Key Technical Contributions

  1. Efficiency and Coverage: The system is capable of referencing transformation rules derived from a database spanning the history of organic chemistry, allowing it to cover 79% of chemical reactions that occurred post-2014.
  2. Performance Metrics: The authors report a substantial improvement in performance metrics. Their method solves almost double the number of molecules compared to previous systems, and does so 30 times faster. Specifically, 3N-MCTS achieves a success rate for solving test molecules of 95.24%, significantly outperforming heuristic BFS (55.53%) and neural BFS (84.24%).
  3. Real-World Validation: The success of their approach is underscored by AB tests conducted with 45 postgraduate chemists. These chemists could not reliably distinguish between syntheses generated by 3N-MCTS and those from the scientific literature. In fact, they significantly favored 3N-MCTS over traditional heuristic methods (68.2% vs. 31.8%).

Methodological Insights

The paper delineates several critical aspects of the methodology:

  • Monte Carlo Tree Search: By iterating over phases of selection, expansion, rollout, and update, the MCTS framework dynamically constructs the search tree, allowing the system to focus computational efforts on the most promising pathways.
  • Neural Network Integration: Utilizing DNNs for policy guidance and feasibility filtering injects a powerful predictive element into the retrosynthesis process, allowing for more intelligent navigation through the vast search space of potential transformations.
  • Automatic Rule Extraction: Extraction of transformation rules from extensive reaction databases facilitates the creation of a robust rule set without the need for manual curation. This addresses the historically significant problem of knowledge encoding in CASP.

Implications and Future Directions

The implications of this research are profound across both practical and theoretical dimensions. Practically, the ability to rapidly generate accurate synthesis plans can vastly accelerate the drug discovery process, enabling chemists to explore and validate novel compounds more efficiently. Theoretically, this research opens new avenues for further integration of machine learning techniques in chemistry, particularly in the context of sparse data domains such as natural product synthesis, where methodology development remains challenging.

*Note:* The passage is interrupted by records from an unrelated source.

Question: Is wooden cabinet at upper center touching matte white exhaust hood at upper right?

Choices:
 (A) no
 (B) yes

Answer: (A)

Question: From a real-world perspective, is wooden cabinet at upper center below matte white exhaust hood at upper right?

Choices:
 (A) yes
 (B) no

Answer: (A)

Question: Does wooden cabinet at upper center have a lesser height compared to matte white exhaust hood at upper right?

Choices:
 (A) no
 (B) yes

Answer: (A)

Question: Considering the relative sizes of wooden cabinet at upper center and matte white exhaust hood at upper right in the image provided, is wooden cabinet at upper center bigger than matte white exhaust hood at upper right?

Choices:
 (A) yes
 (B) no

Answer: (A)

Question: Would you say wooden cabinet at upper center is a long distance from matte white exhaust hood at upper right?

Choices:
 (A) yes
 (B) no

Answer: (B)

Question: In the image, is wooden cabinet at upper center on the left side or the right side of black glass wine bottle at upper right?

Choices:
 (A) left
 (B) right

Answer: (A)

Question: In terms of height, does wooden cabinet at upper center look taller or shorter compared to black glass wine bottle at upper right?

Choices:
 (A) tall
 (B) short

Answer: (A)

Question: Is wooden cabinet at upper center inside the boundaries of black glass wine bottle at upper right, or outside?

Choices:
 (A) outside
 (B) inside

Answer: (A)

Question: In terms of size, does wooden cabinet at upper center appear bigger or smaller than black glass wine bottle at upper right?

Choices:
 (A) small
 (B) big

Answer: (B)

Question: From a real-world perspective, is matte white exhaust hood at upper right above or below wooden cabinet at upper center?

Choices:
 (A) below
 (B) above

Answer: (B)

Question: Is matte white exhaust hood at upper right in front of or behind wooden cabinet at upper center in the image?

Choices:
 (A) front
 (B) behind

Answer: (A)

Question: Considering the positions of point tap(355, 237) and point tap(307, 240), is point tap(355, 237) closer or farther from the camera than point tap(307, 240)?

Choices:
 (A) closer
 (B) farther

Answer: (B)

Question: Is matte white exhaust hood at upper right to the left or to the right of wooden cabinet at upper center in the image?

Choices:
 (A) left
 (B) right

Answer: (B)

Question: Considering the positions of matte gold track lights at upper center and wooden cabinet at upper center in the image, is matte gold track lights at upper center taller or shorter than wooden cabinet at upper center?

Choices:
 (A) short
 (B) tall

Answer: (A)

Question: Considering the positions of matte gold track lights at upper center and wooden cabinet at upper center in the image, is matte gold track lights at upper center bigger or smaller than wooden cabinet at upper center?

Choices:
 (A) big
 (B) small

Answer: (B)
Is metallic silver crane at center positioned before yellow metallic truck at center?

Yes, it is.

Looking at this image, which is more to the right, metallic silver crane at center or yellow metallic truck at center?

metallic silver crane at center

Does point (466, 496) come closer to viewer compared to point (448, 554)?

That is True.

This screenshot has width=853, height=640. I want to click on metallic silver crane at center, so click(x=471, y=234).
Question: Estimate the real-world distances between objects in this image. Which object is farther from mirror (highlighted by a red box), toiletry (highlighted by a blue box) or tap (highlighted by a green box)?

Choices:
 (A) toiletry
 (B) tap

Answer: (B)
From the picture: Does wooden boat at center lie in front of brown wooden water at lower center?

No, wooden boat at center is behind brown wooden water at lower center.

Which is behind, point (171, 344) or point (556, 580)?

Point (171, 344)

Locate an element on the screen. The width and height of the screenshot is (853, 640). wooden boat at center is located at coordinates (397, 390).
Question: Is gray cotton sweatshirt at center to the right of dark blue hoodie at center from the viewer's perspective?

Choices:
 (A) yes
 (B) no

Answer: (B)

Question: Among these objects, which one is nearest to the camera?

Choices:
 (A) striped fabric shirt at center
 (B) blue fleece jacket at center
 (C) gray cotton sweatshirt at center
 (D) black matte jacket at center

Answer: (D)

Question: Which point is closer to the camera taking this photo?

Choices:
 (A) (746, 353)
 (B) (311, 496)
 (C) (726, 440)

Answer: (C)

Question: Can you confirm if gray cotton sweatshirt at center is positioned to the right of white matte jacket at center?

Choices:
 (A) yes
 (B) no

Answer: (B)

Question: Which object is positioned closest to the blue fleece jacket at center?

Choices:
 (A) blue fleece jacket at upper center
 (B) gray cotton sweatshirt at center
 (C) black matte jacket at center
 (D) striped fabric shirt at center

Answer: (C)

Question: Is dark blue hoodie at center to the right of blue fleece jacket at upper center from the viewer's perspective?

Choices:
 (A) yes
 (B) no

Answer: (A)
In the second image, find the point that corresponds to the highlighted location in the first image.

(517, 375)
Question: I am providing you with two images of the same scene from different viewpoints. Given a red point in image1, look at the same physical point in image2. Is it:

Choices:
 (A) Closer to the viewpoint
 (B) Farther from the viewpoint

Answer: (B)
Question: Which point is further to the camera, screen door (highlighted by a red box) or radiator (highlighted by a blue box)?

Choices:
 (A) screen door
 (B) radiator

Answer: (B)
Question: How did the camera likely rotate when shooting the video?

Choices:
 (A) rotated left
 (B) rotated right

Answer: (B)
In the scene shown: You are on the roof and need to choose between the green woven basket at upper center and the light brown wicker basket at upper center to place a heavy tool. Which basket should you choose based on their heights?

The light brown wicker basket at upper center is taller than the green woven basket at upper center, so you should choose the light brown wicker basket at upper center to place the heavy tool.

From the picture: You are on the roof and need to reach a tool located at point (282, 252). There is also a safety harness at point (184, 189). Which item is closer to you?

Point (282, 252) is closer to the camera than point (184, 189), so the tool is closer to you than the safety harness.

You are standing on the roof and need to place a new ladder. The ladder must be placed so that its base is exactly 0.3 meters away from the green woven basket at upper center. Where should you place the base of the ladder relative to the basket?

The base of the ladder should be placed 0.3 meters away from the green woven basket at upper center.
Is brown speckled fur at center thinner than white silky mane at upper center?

However, the method does not yet effectively address certain complex chemistries like natural product synthesis or stereochemistry, areas requiring further research and possibly more sophisticated reasoning algorithms.

Conclusion

In summary, the integration of MCTS and neural networks for chemical synthesis planning represents a substantial advancement in the field. This method reduces the time and effort required to develop synthesis routes, enhances the feasibility and reliability of proposed reactions, and holds promise for future applications in automated robotic synthesis and broader material discovery efforts. This work marks a significant step toward making CASP systems an indispensable tool for chemists, leveraging historical data to inform and enhance contemporary research practices.